City councilors in Boston are making a push to hold employers accountable for workers who fall ill with the coronavirus, saying a lack of adequate protective gear has left them vulnerable.
A panel of union leaders will testify before the council Wednesday to discuss the conditions faced by front line workers, including health care and grocery store workers.
They are expected to argue that all essential workers who contract COVID-19 should be presumed to have been infected at work and receive workers' compensation benefits.
Ellen MacInnis, an emergency department nurse at St. Elizabeth’s Medical Center in Brighton and a board member of the Massachusetts Nurses Association, will be among those giving testimony during a hearing Wednesday at 10 a.m., which will be livestreamed.
"Hospitals delayed implementing the directive that all employees in the hospital should wear masks and were slow to segregate patients who were confirmed or suspected COVID cases," MacInnis said.
“Meanwhile, we started to hear from hospitals that if workers tested positive they likely acquired it somewhere else, somewhere in the community," she said. "This is absurd and it is insulting. The hospitals who, through their actions or inactions, put their workers at risk, are now trying to walk away from any responsibility.”
MacInnis argues that access to benefits has been difficult because employers don’t always recognize an employee may have gotten sick at work.
City councilors have also urged state lawmakers to hold employers accountable for the number of coronavirus positive workers due, in part, to the initial lack of personal protective equipment.
"It needs to be documented that they caught it at work for various benefits," Boston City Councilor Ed Flynn said. "But a lot of hospitals are not agreeing with that and saying they probably caught it in the community.”
Earlier this month, the city council sent a letter to Gov. Charlie Baker urging him to enact legislation that would require any healthcare worker who contracts the coronavirus to be presumed to have acquired the virus at work or in the course of work-related activities, called occupational presumption.
"The wording is critical," Flynn said. While there’s no way to prove they became sick in the hospital, Flynn argued that it's common sense.
“Nurses and doctors and other front line workers in the hospitals, they’re working 10, 12, 13, 14 hours a day, sometimes seven days a week," Flynn said. "It is critical that we make sure that we do recognize the tremendous work they’re doing and sacrifices and service they are making for our country.”

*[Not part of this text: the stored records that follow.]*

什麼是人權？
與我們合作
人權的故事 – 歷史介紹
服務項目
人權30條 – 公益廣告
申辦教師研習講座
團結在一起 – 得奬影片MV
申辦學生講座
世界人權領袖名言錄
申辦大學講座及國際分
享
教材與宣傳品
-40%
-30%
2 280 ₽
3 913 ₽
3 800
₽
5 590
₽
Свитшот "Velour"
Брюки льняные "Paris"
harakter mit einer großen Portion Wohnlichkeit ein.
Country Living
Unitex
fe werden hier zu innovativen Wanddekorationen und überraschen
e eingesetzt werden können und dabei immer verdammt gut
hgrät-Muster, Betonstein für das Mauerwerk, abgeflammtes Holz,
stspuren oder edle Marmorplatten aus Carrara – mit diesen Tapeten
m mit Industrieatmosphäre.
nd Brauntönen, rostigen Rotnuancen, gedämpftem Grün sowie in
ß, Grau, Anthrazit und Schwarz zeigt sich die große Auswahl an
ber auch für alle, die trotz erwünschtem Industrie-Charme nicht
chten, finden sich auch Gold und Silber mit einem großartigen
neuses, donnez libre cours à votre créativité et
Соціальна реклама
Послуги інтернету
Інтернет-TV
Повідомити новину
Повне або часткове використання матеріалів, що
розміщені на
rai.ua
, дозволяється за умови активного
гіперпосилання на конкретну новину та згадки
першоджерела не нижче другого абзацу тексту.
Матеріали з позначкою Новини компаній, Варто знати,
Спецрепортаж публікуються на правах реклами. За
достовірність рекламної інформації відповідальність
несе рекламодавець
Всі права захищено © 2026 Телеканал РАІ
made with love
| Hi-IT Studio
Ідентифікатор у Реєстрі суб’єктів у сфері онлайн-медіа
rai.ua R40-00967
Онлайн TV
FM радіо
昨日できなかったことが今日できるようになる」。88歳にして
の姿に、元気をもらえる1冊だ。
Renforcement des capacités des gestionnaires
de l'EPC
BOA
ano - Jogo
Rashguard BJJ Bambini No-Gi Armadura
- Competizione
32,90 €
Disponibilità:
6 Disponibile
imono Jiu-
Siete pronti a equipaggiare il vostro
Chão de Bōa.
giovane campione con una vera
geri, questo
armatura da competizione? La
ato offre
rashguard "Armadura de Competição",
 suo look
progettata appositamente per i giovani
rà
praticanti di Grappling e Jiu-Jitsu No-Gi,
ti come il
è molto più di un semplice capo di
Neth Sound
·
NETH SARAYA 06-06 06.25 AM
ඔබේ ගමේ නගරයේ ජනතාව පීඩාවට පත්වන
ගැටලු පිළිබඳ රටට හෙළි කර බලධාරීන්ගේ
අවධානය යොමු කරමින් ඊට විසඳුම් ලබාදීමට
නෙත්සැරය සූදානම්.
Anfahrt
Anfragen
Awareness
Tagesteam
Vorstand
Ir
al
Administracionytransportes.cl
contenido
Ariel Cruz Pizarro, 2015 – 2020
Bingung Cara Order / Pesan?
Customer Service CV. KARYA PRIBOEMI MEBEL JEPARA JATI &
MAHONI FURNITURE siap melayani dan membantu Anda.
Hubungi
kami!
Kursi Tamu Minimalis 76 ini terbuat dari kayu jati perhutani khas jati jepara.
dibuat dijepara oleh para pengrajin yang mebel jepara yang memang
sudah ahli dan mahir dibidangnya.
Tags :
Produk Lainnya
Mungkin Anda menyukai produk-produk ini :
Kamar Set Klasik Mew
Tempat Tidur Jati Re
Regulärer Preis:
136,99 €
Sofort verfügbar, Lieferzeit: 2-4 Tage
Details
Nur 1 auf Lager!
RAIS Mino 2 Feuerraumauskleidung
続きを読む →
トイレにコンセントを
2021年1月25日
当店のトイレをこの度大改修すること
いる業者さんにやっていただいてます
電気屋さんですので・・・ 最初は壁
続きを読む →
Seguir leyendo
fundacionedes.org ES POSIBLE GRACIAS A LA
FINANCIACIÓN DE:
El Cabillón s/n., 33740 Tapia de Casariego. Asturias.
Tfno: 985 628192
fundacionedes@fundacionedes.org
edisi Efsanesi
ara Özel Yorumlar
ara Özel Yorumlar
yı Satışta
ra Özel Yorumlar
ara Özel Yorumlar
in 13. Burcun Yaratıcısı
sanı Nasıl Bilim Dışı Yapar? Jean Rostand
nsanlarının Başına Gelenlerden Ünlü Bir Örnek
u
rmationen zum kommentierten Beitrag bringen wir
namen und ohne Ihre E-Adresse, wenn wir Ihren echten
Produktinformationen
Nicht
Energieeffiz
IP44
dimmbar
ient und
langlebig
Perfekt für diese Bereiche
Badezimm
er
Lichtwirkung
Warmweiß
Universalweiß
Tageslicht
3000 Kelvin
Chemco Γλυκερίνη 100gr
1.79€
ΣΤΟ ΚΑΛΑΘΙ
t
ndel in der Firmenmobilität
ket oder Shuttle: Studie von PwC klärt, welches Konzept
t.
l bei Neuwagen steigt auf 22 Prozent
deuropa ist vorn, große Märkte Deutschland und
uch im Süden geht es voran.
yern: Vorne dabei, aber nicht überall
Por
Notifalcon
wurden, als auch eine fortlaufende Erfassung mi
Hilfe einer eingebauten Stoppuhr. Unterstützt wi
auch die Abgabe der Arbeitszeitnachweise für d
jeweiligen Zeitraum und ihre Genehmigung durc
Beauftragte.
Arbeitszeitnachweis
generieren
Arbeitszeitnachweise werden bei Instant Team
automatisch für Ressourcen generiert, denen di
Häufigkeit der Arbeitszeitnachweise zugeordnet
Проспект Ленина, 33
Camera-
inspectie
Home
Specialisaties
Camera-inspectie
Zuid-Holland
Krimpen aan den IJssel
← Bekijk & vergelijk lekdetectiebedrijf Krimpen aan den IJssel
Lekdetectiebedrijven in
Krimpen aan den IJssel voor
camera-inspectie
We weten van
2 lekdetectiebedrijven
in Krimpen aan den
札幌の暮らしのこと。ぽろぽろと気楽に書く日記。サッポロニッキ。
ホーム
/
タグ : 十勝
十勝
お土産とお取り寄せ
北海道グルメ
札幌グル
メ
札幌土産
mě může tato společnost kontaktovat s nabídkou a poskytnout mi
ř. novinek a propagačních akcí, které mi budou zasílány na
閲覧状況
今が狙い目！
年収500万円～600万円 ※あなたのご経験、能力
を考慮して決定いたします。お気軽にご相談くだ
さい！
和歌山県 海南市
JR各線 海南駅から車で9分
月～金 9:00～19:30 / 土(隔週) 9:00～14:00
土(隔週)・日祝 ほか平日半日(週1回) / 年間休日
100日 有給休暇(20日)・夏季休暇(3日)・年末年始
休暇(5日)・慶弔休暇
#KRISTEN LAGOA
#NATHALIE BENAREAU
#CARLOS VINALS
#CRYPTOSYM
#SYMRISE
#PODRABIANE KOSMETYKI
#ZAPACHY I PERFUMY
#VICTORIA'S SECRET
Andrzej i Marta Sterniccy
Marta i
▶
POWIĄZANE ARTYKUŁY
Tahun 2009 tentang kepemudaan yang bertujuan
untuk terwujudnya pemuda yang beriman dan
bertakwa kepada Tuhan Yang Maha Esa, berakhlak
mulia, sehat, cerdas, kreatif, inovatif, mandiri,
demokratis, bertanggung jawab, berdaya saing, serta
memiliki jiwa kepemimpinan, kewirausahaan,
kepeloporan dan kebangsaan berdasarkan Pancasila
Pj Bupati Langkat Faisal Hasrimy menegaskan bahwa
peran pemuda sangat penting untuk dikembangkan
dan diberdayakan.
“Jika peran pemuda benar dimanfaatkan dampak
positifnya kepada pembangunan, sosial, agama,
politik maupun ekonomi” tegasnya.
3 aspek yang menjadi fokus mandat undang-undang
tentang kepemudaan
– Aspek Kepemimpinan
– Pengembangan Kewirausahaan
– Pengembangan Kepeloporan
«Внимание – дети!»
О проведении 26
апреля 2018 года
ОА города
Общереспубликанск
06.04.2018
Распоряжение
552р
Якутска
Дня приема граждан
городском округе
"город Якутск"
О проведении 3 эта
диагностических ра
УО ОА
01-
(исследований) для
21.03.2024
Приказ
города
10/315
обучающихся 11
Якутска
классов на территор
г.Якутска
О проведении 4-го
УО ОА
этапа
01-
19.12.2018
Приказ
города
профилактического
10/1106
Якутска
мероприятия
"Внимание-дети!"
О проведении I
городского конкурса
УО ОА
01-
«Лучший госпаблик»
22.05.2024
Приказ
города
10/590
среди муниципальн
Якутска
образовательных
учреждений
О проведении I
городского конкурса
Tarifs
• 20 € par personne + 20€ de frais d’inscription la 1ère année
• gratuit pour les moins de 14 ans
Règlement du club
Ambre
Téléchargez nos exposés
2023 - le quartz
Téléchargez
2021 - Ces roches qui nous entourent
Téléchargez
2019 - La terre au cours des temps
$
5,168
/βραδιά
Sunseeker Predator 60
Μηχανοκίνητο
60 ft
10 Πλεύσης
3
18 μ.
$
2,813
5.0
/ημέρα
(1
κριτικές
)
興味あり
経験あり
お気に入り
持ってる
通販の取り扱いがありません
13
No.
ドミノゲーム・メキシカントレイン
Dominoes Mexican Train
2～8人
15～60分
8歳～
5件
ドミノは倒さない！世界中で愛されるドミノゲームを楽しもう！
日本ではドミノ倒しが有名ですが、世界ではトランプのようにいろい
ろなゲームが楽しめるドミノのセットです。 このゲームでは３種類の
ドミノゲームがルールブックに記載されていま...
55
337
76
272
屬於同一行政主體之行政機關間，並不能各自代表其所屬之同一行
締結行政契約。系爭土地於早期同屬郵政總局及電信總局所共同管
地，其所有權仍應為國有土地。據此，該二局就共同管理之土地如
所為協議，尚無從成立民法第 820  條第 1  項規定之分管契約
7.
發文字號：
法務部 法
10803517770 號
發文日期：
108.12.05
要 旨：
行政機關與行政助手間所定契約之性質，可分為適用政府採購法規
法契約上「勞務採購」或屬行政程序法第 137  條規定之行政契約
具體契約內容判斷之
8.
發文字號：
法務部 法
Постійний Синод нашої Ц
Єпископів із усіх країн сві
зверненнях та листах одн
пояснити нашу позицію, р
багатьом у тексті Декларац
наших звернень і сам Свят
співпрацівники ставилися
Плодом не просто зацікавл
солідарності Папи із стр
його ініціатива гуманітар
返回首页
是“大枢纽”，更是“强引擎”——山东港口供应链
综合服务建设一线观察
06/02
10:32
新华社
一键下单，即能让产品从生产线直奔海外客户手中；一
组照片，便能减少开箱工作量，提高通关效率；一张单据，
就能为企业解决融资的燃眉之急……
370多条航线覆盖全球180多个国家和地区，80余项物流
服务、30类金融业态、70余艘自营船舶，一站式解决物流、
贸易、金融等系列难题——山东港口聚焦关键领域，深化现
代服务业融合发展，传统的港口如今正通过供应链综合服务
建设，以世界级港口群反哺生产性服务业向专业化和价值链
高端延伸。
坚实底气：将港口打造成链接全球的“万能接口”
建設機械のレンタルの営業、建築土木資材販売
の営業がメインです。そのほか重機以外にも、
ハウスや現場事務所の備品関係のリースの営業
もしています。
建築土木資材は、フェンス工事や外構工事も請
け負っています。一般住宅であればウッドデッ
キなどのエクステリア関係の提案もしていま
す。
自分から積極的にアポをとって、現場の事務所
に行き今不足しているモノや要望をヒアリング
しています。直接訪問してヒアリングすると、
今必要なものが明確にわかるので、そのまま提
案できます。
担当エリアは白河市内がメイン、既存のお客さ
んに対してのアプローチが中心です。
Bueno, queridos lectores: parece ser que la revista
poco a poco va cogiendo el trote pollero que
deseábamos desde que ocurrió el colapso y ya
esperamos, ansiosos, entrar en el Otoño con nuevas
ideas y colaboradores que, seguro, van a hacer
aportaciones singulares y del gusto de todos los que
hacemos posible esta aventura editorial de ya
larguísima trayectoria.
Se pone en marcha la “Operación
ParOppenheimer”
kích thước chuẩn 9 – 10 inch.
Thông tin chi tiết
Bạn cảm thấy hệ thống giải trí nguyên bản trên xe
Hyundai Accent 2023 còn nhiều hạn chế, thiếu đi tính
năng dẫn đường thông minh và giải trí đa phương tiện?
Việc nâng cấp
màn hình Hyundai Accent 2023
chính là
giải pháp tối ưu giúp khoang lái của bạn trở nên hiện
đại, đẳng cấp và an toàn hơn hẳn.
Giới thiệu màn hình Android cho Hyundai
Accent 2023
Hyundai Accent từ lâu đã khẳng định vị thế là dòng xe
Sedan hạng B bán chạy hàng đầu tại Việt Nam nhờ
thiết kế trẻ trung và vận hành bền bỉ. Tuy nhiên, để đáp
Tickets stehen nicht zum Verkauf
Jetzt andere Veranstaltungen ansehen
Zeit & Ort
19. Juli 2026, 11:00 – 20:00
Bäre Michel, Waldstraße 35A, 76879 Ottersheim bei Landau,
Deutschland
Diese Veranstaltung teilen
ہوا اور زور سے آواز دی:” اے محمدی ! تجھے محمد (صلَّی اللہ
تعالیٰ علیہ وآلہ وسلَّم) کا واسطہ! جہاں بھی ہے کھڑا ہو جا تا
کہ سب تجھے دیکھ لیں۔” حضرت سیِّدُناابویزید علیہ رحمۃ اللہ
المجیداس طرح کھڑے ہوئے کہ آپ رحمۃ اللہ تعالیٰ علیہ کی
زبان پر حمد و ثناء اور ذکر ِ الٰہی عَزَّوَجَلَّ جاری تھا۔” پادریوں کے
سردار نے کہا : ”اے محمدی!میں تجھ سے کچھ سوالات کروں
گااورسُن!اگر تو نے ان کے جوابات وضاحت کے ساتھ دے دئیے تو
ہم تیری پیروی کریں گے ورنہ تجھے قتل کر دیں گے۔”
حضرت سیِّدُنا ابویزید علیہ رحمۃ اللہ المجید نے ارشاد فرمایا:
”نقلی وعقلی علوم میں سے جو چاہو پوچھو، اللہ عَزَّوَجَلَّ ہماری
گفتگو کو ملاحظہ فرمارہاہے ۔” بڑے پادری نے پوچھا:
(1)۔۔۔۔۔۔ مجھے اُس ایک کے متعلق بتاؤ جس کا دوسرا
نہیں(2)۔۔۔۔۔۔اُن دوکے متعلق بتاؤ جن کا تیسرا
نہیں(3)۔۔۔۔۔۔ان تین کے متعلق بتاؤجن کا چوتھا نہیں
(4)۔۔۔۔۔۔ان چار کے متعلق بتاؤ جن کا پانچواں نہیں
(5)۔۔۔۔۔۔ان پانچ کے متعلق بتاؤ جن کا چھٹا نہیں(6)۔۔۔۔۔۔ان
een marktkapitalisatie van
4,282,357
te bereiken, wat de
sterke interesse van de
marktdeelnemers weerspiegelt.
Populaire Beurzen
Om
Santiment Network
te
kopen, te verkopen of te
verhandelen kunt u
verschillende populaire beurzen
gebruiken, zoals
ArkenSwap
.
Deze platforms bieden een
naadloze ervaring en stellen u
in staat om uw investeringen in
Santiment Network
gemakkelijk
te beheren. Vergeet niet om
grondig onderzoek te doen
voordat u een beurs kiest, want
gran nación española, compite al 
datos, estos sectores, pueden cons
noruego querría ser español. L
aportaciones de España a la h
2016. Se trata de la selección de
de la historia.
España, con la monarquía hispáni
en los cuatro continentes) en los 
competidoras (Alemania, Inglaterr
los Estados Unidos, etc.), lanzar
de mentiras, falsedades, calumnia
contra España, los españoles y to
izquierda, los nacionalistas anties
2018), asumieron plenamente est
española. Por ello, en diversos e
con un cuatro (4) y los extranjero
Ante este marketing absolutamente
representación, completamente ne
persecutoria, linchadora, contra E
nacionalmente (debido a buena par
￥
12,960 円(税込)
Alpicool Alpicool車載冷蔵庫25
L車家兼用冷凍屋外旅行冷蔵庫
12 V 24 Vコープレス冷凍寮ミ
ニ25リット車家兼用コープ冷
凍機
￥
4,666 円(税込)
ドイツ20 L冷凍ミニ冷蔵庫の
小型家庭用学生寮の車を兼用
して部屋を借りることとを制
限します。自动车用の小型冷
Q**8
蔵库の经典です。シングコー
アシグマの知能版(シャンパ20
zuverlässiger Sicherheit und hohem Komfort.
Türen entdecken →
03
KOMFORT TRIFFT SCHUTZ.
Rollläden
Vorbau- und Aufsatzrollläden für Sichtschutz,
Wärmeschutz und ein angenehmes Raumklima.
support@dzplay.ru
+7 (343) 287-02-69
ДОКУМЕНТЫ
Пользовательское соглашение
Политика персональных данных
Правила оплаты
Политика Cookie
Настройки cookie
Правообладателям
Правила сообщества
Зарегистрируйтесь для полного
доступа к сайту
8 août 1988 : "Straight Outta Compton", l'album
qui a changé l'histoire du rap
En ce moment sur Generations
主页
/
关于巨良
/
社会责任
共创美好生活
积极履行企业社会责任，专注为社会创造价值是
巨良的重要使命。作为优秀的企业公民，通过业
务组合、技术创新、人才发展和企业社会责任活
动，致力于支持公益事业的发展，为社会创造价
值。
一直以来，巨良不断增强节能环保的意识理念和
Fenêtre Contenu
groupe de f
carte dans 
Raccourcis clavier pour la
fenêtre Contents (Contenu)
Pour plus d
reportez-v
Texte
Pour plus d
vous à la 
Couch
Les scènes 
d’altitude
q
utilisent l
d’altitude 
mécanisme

The hearing was scheduled based on an order issued City Councilors Liz Breadon and Flynn. It will be conducted by the Committee on Workforce Development, which is chaired by Councilor Julia Mejia.
The order references that more than 160 Boston hospital workers and more than 1,900 Massachusetts hospital workers have tested positive for COVID-19, citing the shortage of personal protective equipment provided by management and employers for putting essential workers "at increased risk of contracting the coronavirus in their employment settings.”